Write every record out again exactly, and keep images out of it.

*Stored records*.
[Start of section]

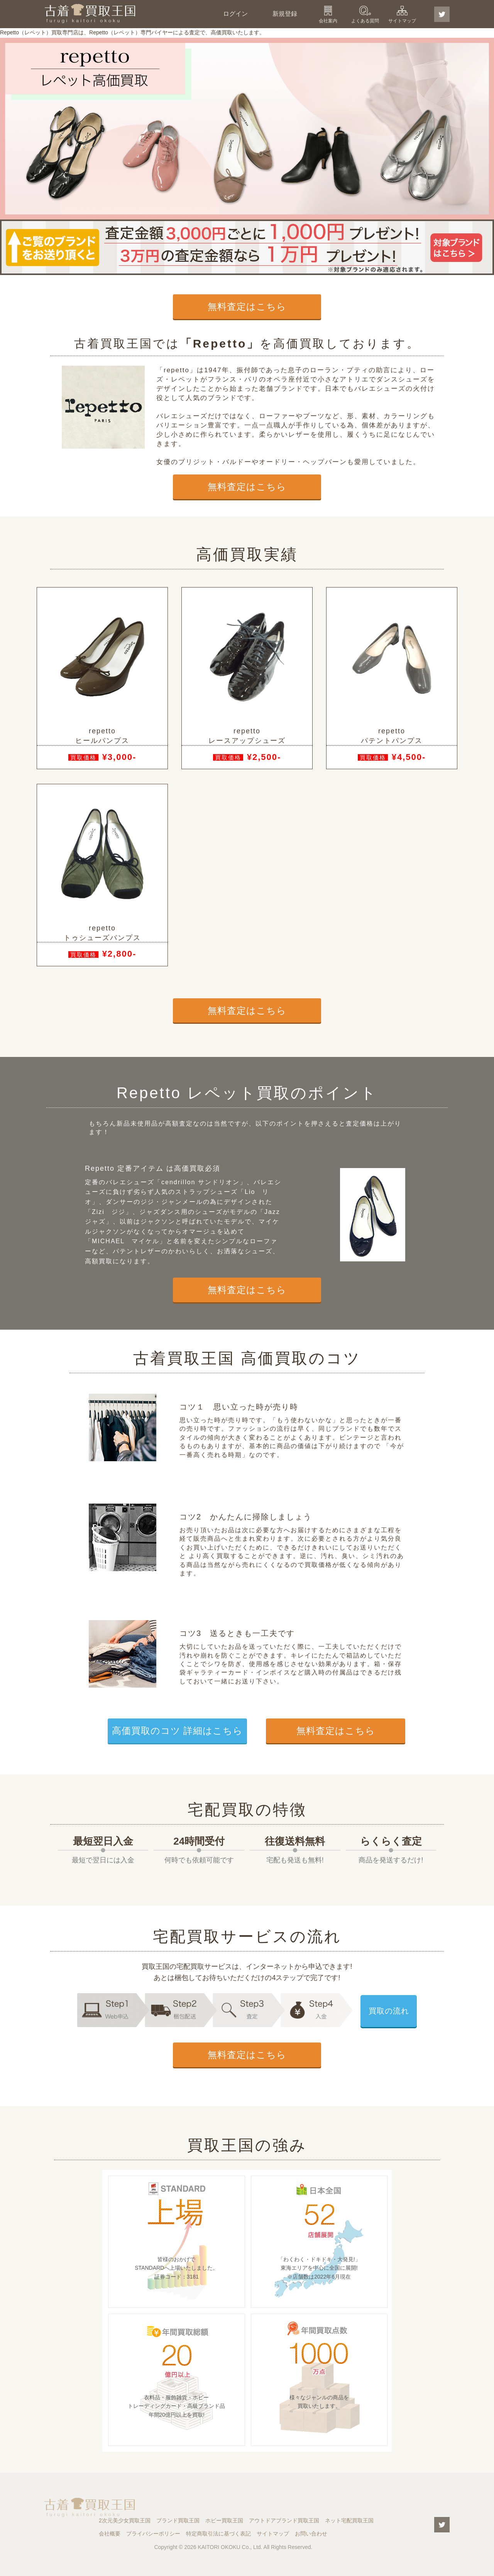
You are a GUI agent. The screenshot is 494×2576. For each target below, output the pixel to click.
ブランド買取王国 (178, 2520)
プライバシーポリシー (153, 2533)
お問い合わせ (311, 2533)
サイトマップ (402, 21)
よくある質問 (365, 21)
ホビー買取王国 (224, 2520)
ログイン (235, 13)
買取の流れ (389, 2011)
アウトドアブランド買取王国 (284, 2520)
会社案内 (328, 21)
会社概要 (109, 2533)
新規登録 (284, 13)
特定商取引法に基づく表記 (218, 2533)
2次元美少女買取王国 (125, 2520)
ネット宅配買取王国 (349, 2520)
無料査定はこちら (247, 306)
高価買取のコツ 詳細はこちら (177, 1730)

[End of section]

*Task result*.
You are a GUI agent. The screenshot is 494×2576. For each target below, output the pixel to click.
ブランド買取王国 (178, 2520)
プライバシーポリシー (153, 2533)
お問い合わせ (311, 2533)
サイトマップ (402, 21)
よくある質問 (365, 21)
ホビー買取王国 (224, 2520)
ログイン (235, 13)
買取の流れ (389, 2011)
アウトドアブランド買取王国 (284, 2520)
会社案内 (328, 21)
会社概要 (109, 2533)
新規登録 (284, 13)
特定商取引法に基づく表記 (218, 2533)
2次元美少女買取王国 (125, 2520)
ネット宅配買取王国 (349, 2520)
無料査定はこちら (247, 306)
高価買取のコツ 詳細はこちら (177, 1730)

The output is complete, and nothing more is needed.